News of the investigation came on the same day that the Homeland Security intelligence community warned law enforcement agencies that criminals were selling fake coronavirus vaccines on the black web for “hundreds of dollars per dose.”

Berlin and the rest of Germany have been in lockdown since before Christmas with nonessential stores and schools closed.

Since Christmas, Berlin and the rest of Germany have been under quarantine, with stores and schools closed. The credit… Lena Mucha for the New York Times.

Germany will remain isolated for at least another month because of the risk of an infectious version of the virus, German Chancellor Angela Merkel and governors decided Wednesday.

“We know that this change is now a reality and we know that it will become even more pronounced,” Mrs. Merkel said after a meeting with the governors of Germany’s 16 federal states. “The question is how fast it will rise.”

Although the sharp decline in the number of daily new infections shows that the curb, which has lasted almost two months, is having an effect, authorities are concerned about the spread of more infectious variants. Nearly 6% of positive coronavirus cases in Germany were caused by more infectious variants, with the variant found in the UK being dominant.

The purpose of the barrier extension is to prevent water vapor from entering the infectious options.

Most stores, museums and services will remain closed until the number of new infections reaches an average of 35 cases per 100,000 people per week, a figure expected to be reached in March if current trends continue. Last week there was an average of 68 cases per 100,000 people. The reopening of schools and kindergartens, which the government considers a priority, is being monitored by the states and should take place earlier. Under strict supervision, hair salons were allowed to reopen on March 1. The opening of other businesses, such as gyms, bars and restaurants, will be discussed at a future meeting, Merkel said.

According to the New York Times database, an average of 8,887 new cases per day were reported in Germany last week, far fewer than the approximately 25,000 cases per day during the Christmas period.

Lock-up rules are in effect until March 7. Merkel and the governors of the states will meet again on March 3 to decide on further measures.

Ursula von der Leyen, the European Commission president, addressing lawmakers in Brussels on Wednesday.

European Commission President Ursula von der Leyen addresses lawmakers in Brussels on Wednesday.Credit…Johanna Gueron/Reuters

A senior EU official said Wednesday that the European Union “is not where we want to be” in the fight against the pandemic, after mistakes in aligning vaccine shipments led to the EU falling behind other countries.

“We are too late for approval,” Ursula von der Leyen, an official at the European Commission, the bloc’s executive body, told reporters in Brussels.

“We were too optimistic about mass production and perhaps too confident that what we ordered would actually be delivered on time,” she said. “We have to ask ourselves why this is so.

However, she believed that purchasing in bulk doses of the vaccine was the right decision.

“I can’t even imagine what would happen if a handful of big players – the big member states – rushed in and everyone else came up empty-handed,” she said, adding that this would mean “the end of our community.”

Her comments stemmed from criticism that Ms. von der Leyen was negotiating with pharmaceutical companies to supply vaccines to the 450 million people in the 27 countries of the Union.
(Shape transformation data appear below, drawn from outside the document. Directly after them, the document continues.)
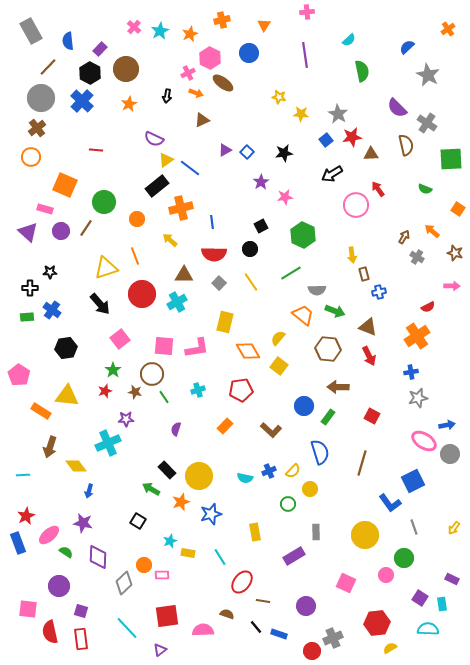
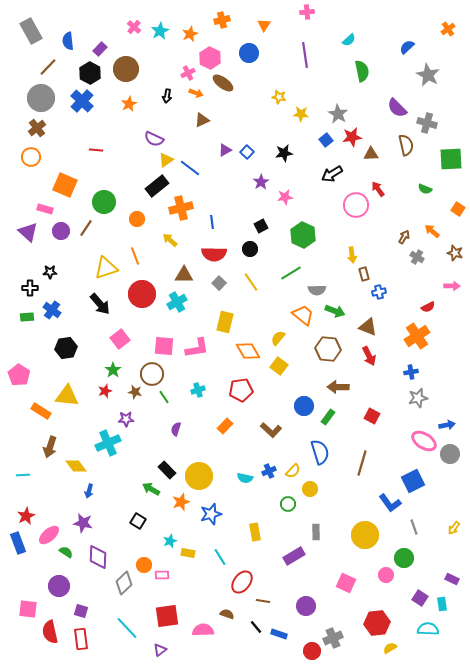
gray cross at (427, 123): rotated 18 degrees counterclockwise
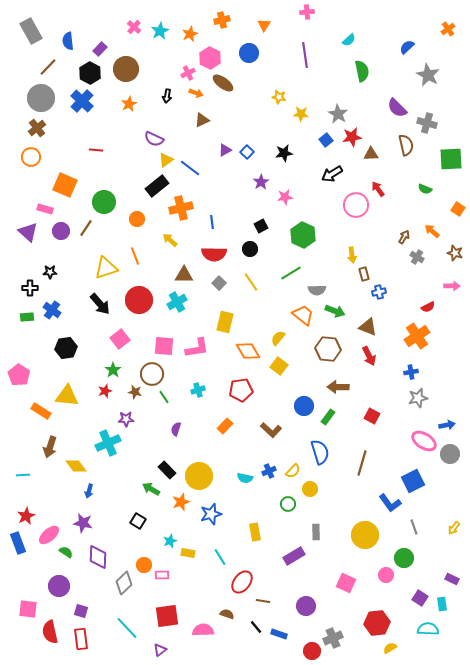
red circle at (142, 294): moved 3 px left, 6 px down
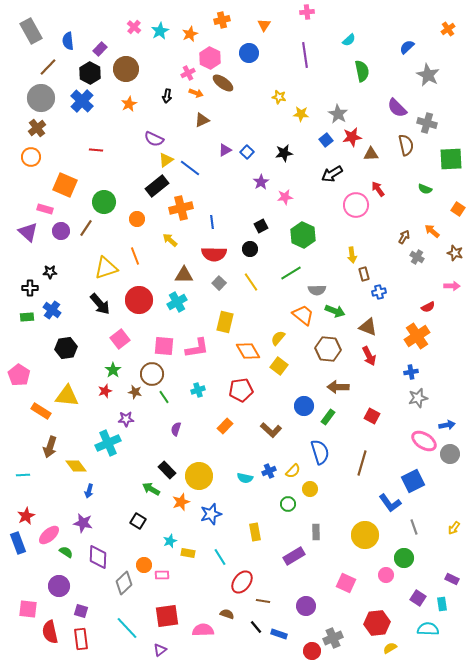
purple square at (420, 598): moved 2 px left
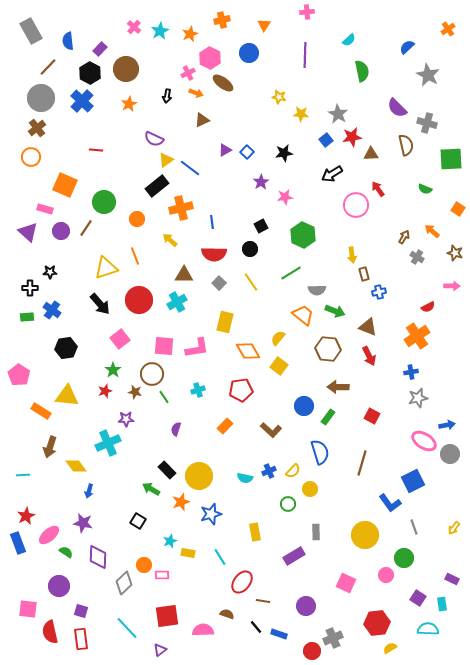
purple line at (305, 55): rotated 10 degrees clockwise
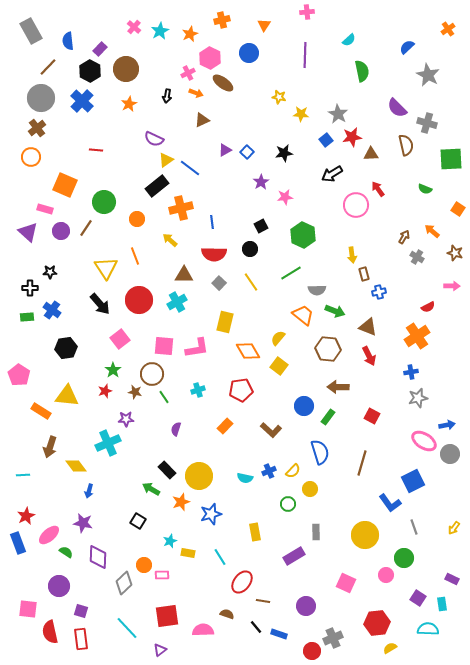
black hexagon at (90, 73): moved 2 px up
yellow triangle at (106, 268): rotated 45 degrees counterclockwise
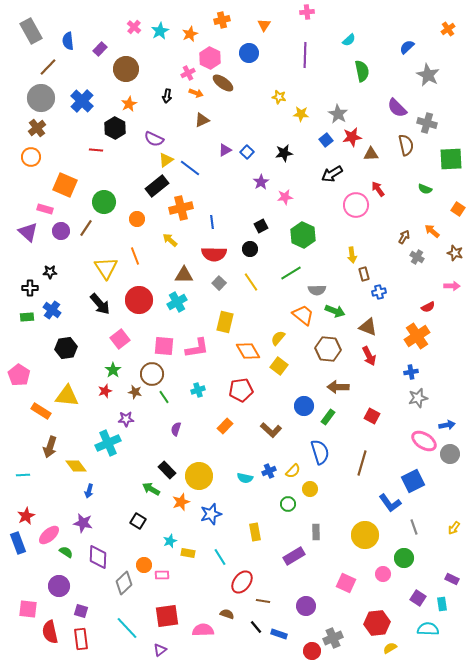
black hexagon at (90, 71): moved 25 px right, 57 px down
pink circle at (386, 575): moved 3 px left, 1 px up
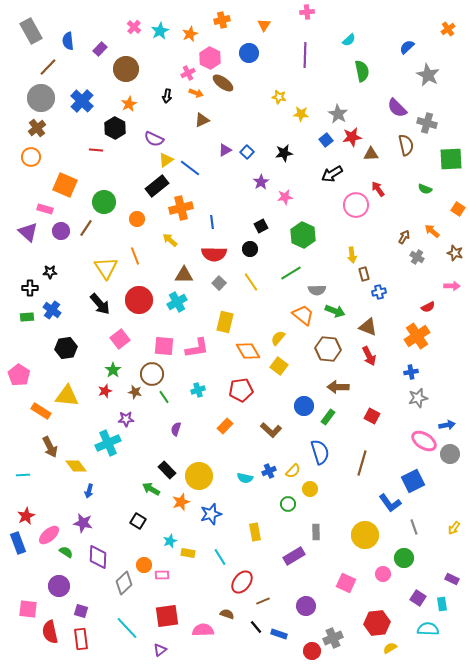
brown arrow at (50, 447): rotated 45 degrees counterclockwise
brown line at (263, 601): rotated 32 degrees counterclockwise
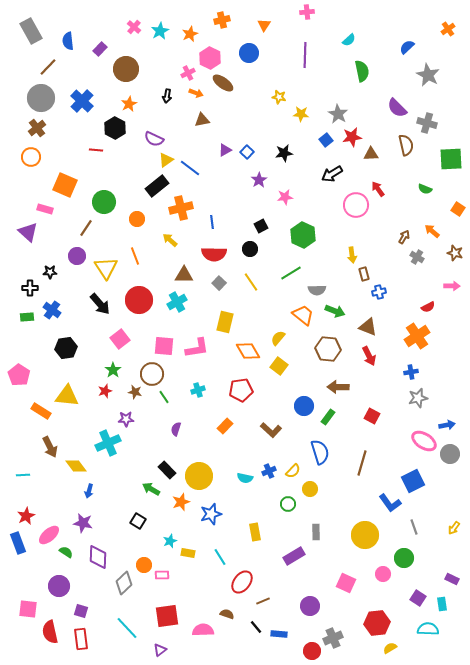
brown triangle at (202, 120): rotated 14 degrees clockwise
purple star at (261, 182): moved 2 px left, 2 px up
purple circle at (61, 231): moved 16 px right, 25 px down
purple circle at (306, 606): moved 4 px right
blue rectangle at (279, 634): rotated 14 degrees counterclockwise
While the United Kingdom and the United States have made progress in delivering vaccines, the European Union has been more cautious and costly, creating a crisis after vaccine producers claimed they were late in submitting orders.

Tensions rose with Britain, which left the bloc’s sphere of influence late last year, after the commission canceled an attempt last month to limit vaccine exports to that country through Northern Ireland.

“The bottom line is that mistakes were made in the process that led to the decision,” von der Leyen said Wednesday. “And I deeply regret that. But at the end of the day, we did the right thing.

More than 17 million people, about 4% of the neighborhood, have received at least one dose of the vaccine, she said.